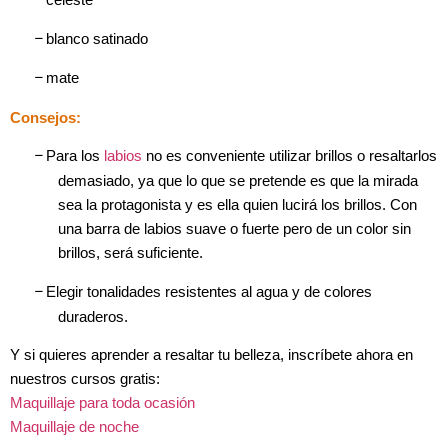
–
blanco satinado
–
mate
Consejos:
–
Para los
labios
no es conveniente utilizar brillos o resaltarlos
demasiado, ya que lo que se pretende es que la mirada
sea la protagonista y es ella quien lucirá los brillos. Con
una barra de labios suave o fuerte pero de un color sin
brillos, será suficiente.
–
Elegir tonalidades resistentes al agua y de colores
duraderos.
Y si quieres aprender a resaltar tu belleza, inscríbete ahora en
nuestro
s cursos gratis:
Maquilla
je para toda ocasión
Maquillaje de noche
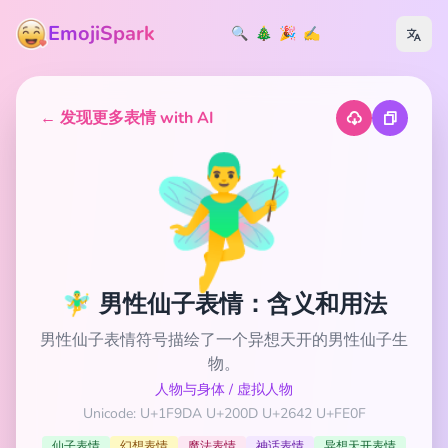
EmojiSpark
🔍
🎄
🎉
✍️
← 发现更多表情 with AI
🧚‍♂️
🧚‍♂️ 男性仙子表情：含义和用法
男性仙子表情符号描绘了一个异想天开的男性仙子生
物。
人物与身体
/
虚拟人物
Unicode: U+1F9DA U+200D U+2642 U+FE0F
仙子表情
幻想表情
魔法表情
神话表情
异想天开表情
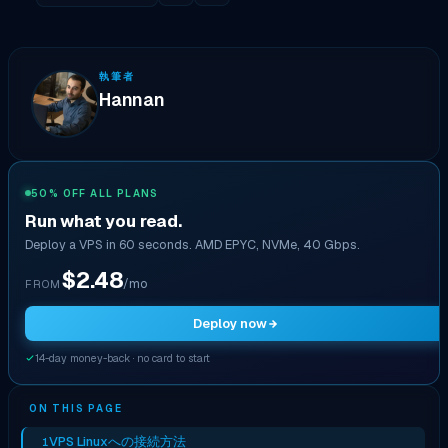
執筆者
Hannan
50% OFF ALL PLANS
Run what you read.
Deploy a VPS in 60 seconds. AMD EPYC, NVMe, 40 Gbps.
$2.48
/mo
FROM
Deploy now
14-day money-back · no card to start
ON THIS PAGE
VPS Linuxへの接続方法
1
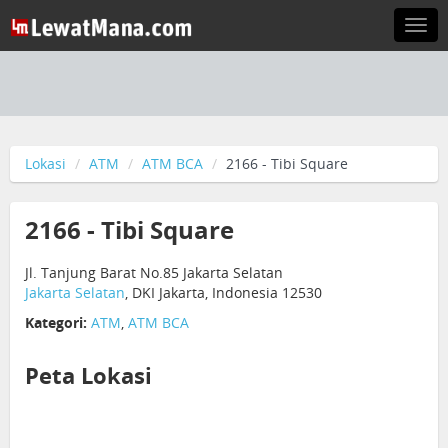
Togg
navi
Lokasi
ATM
ATM BCA
2166 - Tibi Square
2166 - Tibi Square
Jl. Tanjung Barat No.85 Jakarta Selatan
Jakarta Selatan
, DKI Jakarta, Indonesia 12530
Kategori:
ATM
,
ATM BCA
Peta Lokasi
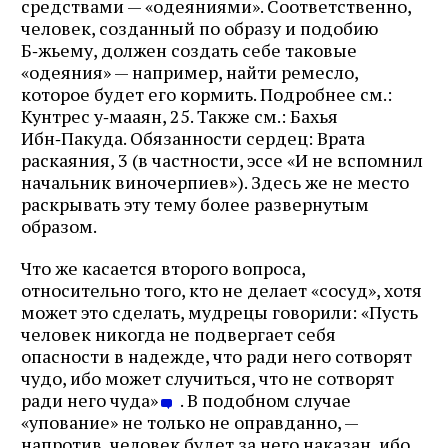
средствами — «одеяниями». Соответственно,
человек, созданный по образу и подобию
Б‑жьему, должен создать себе таковые
«одеяния» — например, найти ремесло,
которое будет его кормить. Подробнее см.:
Кунтрес у‑мааян, 25. Также см.: Бахья
Ибн‑Пакуда. Обязанности сердец: Врата
раскаяния, 3 (в частности, эссе «И не вспомнил
начальник виночерпиев»). Здесь же не место
раскрывать эту тему более развернутым
образом.
Что же касается второго вопроса,
относительно того, кто не делает «сосуд», хотя
может это сделать, мудрецы говорили: «Пусть
человек никогда не подвергает себя
опасности в надежде, что ради него сотворят
чудо, ибо может случиться, что не сотворят
ради него чуда»
. В подобном случае
«упование» не только не оправданно, —
напротив, человек будет за него наказан, ибо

= = = =

Task goal: Count up the lines in the preceding data that include the word "Jakarta"; respond with the number only.

Response area: 3